Les verbes composés sont extrêmement productifs. Le persan forme la plupart de ses significations verbales quotidiennes en combinant un nom ou un adjectif avec un petit ensemble de verbes légers — le plus souvent kardan (« faire »), šodan (« devenir »), zadan (« frapper ») et dādan (« donner »). harf zadan « parler » est littéralement « mot-frapper ». kār kardan « travailler » est littéralement « travail-faire ». Mahootian estime que les verbes composés surpassent de loin les verbes simples dans le lexique moderne. De nouveaux composés sont librement créés, souvent avec des emprunts à l'anglais ou au français : telefon kardan « téléphoner ».

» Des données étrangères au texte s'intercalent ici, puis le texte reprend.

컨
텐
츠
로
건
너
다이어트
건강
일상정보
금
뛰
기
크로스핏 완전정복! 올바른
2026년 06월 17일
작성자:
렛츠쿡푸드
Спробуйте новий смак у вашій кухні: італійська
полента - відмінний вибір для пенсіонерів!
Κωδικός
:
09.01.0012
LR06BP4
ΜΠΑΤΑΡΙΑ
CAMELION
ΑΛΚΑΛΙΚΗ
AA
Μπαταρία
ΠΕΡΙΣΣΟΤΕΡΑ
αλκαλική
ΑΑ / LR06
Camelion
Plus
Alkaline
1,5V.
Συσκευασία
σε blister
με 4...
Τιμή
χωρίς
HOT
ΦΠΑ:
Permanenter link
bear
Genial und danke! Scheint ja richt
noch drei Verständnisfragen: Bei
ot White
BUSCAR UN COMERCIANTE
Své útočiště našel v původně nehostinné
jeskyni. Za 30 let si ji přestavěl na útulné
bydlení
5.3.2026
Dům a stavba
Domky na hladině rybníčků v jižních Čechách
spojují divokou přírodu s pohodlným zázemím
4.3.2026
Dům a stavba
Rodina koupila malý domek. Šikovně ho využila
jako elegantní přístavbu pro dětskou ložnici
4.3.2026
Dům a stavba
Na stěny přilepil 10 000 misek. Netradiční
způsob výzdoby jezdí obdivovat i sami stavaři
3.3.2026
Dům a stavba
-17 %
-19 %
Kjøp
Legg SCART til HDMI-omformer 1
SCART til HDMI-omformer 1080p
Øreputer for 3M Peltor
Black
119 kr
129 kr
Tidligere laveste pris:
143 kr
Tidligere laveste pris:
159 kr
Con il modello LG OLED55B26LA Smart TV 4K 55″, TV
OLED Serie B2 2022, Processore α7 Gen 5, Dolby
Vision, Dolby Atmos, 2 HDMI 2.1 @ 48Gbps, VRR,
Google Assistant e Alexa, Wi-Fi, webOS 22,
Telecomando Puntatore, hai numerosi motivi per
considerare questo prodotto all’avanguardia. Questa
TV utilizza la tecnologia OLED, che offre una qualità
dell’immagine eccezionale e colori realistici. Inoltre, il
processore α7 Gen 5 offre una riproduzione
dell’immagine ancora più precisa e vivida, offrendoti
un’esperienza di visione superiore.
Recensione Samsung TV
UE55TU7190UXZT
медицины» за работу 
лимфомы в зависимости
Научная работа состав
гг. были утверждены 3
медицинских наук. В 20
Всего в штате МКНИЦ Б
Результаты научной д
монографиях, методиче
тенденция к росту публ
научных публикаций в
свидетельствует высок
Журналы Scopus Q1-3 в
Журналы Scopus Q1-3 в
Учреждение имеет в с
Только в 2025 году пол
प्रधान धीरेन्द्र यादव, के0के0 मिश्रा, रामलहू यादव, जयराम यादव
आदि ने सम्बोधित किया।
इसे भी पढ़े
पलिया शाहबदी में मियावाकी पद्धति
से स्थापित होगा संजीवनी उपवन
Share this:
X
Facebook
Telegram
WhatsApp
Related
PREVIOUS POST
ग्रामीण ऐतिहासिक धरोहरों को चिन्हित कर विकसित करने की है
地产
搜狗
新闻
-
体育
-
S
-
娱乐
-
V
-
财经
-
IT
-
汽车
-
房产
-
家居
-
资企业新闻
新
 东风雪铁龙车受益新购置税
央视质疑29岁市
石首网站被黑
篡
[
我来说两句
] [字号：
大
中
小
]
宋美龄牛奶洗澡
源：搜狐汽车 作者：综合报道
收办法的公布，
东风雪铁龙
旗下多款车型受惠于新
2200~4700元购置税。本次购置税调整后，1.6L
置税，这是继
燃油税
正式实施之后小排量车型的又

Le système d'écriture est le plus grand obstacle à l'apprentissage pour les lecteurs extérieurs. Le persan utilise un abjad perso-arabe de 32 lettres : les 28 arabes plus quatre lettres que le persan a ajoutées pour des sons que l'arabe ne possède pas — پ p, چ č, ژ ž, گ g. Il s'écrit de droite à gauche. Les lettres se connectent entre elles sous forme cursive, mais sept lettres ne se connectent pas vers l'avant (ا د ذ ر ز ژ و) — elles mettent fin à la séquence cursive et la lettre suivante en commence une nouvelle. Chaque lettre prend jusqu'à quatre formes positionnelles — initiale, médiane, finale et isolée — selon ce qui l'entoure. Les voyelles brèves (a, e, o) ne sont normalement pas écrites du tout en position médiane ; les lecteurs les déduisent. Les voyelles longues (ā, i, u) sont écrites, parfois avec les mêmes lettres utilisées pour les consonnes apparentées. La caractéristique la plus déroutante pour les nouveaux venus est ce que le persan a hérité de l'arabe : de nombreux mots d'emprunt arabes conservent leur orthographe arabe originale, même lorsque plusieurs lettres différentes se sont désormais confondues en un même son. س, ث et ص sont trois lettres différentes qui sonnent toutes /s/. ز, ذ, ض et ظ sont quatre lettres différentes qui sonnent toutes /z/. ت et ط sonnent toutes deux /t/. ق et غ sonnent toutes deux /ɢ/ (une sorte d'uvulaire voisée). Les mots persans natifs ont chacun une orthographe fixe ; les emprunts arabes conservent leur orthographe étymologique. Les chiffres utilisent les chiffres arabo-indiens orientaux ۰ ۱ ۲ ۳ ۴ ۵ ۶ ۷ ۸ ۹, qui sont légèrement différents des chiffres arabo-indiens utilisés pour l'arabe lui-même, et s'écrivent de gauche à droite à l'intérieur du texte de droite à gauche.